OpenAI demonstrated the system’s capabilities by having Codex build a complete 3D racing game—eight maps, eight characters, item mechanics—using over 7 million tokens from a single prompt. The agent handled design, development, and QA testing by actually playing the game itself.

Skills and Automations

The app introduces “skills”—bundled instructions and scripts that extend Codex beyond pure code generation. Pre-built integrations include Figma for translating designs into production code, Linear for project management, and deployment tools for Cloudflare, Netlify, Render, and Vercel.

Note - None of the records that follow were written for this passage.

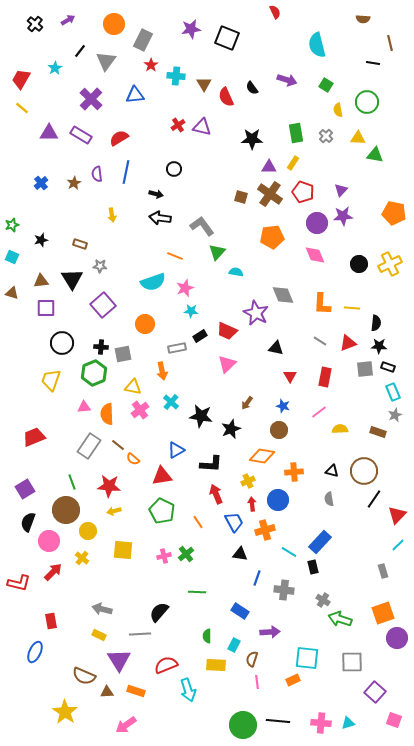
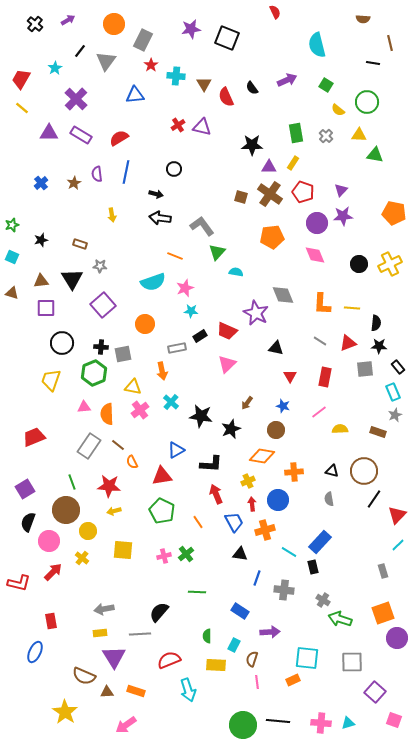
purple arrow at (287, 80): rotated 42 degrees counterclockwise
purple cross at (91, 99): moved 15 px left
yellow semicircle at (338, 110): rotated 40 degrees counterclockwise
yellow triangle at (358, 138): moved 1 px right, 3 px up
black star at (252, 139): moved 6 px down
black rectangle at (388, 367): moved 10 px right; rotated 32 degrees clockwise
brown circle at (279, 430): moved 3 px left
orange semicircle at (133, 459): moved 1 px left, 3 px down; rotated 24 degrees clockwise
gray arrow at (102, 609): moved 2 px right; rotated 24 degrees counterclockwise
yellow rectangle at (99, 635): moved 1 px right, 2 px up; rotated 32 degrees counterclockwise
purple triangle at (119, 660): moved 5 px left, 3 px up
red semicircle at (166, 665): moved 3 px right, 5 px up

Automations let developers schedule recurring tasks: daily issue triage, CI failure summaries, release briefs. These run in the background and queue results for human review.

Pricing and Access

Codex is included with ChatGPT Plus, Pro, Business, Enterprise, and Edu subscriptions. For a limited time, Free and Go users can access the platform, while paid subscribers get doubled rate limits across all Codex touchpoints—app, CLI, IDE extension, and cloud.

Since GPT-5.2-Codex launched in mid-December, overall usage has doubled. More than a million developers used Codex in the past month alone, according to OpenAI.

Security Approach

The app runs agents in configurable sandboxes by default, restricting file access to designated folders and requiring explicit permission for network operations. Teams can set custom rules to auto-approve specific elevated commands.

OpenAI says cloud-based automation triggers are coming, which would let Codex run continuously without requiring an open laptop. The company positions this as closing the gap between what frontier models can do and what developers can actually accomplish with them day-to-day.